India vs Australia and its effect on Lok Sabha Elections 2024

NEW DELHI | Updated: 21 November, 2023 12:59 am IST
Modi at the dressing room of the Indian cricket team (Photo from Social Media)

NEW DELHI: As Australia defeated India decisively in the ICC Men’s Cricket World Cup on Sunday, questions arose regarding the politicisation of the tournament with the Lok Sabha elections being only five months away in 2024.

Priyanka Gandhi Vadra of the Congress party, during a rally in Telangana, had highlighted that following the 1983 World Cup victory, former Prime Minister Indira Gandhi had invited the players over for tea to celebrate their victory. Priyanka went on to say that since the finale was scheduled on the same day as the former PM’s birthday, the Indian cricket team would surely win. “Today is Indira Gandhi’s birthday and on this auspicious day, India will surely win,” she said.

On the other hand, Congress’ general secretary Jairam Ramesh had taken to X to post a video illustrating India’s World Cup victory in 1983. The video which was published by Ramesh showed the entirety of the cricket team led by ace skipper Kapil Dev visiting the reception held by Indira Gandhi to commemorate the team in their victory against the West Indies national cricket team.

The BJP’s national convenor of the IT Cell, Amit Malviya, also took to Twitter, releasing the clip from Priyanka’s rally stating, “Indira Gandhi ko ab log panauti bolenge (People will now call Indira Gandhi unlucky).”

On the other hand, many on the opposite end of the political spectrum took to pointing their pitchforks at the incumbent Prime Minister, Narendra Modi, who was called unlucky for being present in the stands as the match unfolded at his namesake stadium in Ahmedabad, Gujarat.

These allegations have been deemed to have formulated the framework concerning how the Lok Sabha polls are slated to go underway with the ICC World Cup, possibly earning India a sweet $2.4 billion.

In an opinion piece written by Congress leader Shashi Tharoor on October 13, he wrote, “In India, cricket is much more than a sport; it is also a political tool, a lucrative industry, a source of prestige, and among India’s most powerful levers for exerting global influence. None of this is lost on Prime Minister Narendra Modi as he prepares to seek re-election next year.” Further highlighting that the match being held at the Narendra Modi Stadium was also politically charged which was also an action that brought in heavy revenue for the state of Gujarat.
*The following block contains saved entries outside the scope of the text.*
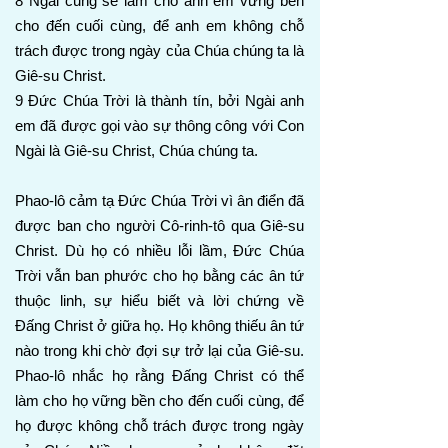
8 Ngài cũng sẽ làm cho anh em vững bền
cho đến cuối cùng, để anh em không chỗ
trách được trong ngày của Chúa chúng ta là
Giê-su Christ.
9 Đức Chúa Trời là thành tín, bởi Ngài anh
em đã được gọi vào sự thông công với Con
Ngài là Giê-su Christ, Chúa chúng ta.
Phao-lô cảm tạ Đức Chúa Trời vì ân điển đã
được ban cho người Cô-rinh-tô qua Giê-su
Christ. Dù họ có nhiều lỗi lầm, Đức Chúa
Trời vẫn ban phước cho họ bằng các ân tứ
thuộc linh, sự hiểu biết và lời chứng về
Đấng Christ ở giữa họ. Họ không thiếu ân tứ
nào trong khi chờ đợi sự trở lại của Giê-su.
Phao-lô nhắc họ rằng Đấng Christ có thể
làm cho họ vững bền cho đến cuối cùng, để
họ được không chỗ trách được trong ngày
During the course of the World Cup, the most coveted match of the lot during the group stages against Pakistan, unfolded at the very same stadium as flight and hotel fares skyrocketed, with over 500 per cent hikes.

Praveen Rai, a political analyst from the Centre for the Study of Developing Societies, said, “Indian cricket team’s victory in the 1983 World Cup changed its nature from a gentle man’s game into a pan-national commercialized entertainment with cricketers as demigods. The helming of cricket bodies with politicians and cricketers becoming MPs and MLAs, not only politicised the sport, but also became a political gimmick for electoral mobilisation. The matches between India and Pakistan became a substitute for war, fueling jingoism for gains by some political parties. Though the impact of India’s loss to Australia in the World Cup may not be so perceptible, politicians of all hues used the optics of consoling the fallen superheroes, to garner the support of cricket fans for National Elections 2024.”

More importantly, it is not just through economic presence that the incumbent government made its mark but also through Modi’s presence in the dressing room as he embraced the defeated men in blue, presenting them with more resilience. A picture of him embracing Mohammed Shami as tears rolled down his cheek has been doing the rounds of the internet, while another picture of BJP MLA from Gujarat, Rivaba Jadeja’s husband and cricketer Ravindra Jadeja also surfaced on X as he thanked the PM for visiting the team in the dressing room.

(Disclaimer: Political analyst, Praveen Rai from the Centre for Study of Developing Societies has been reached out to for further insight into how cricket is used for elections.)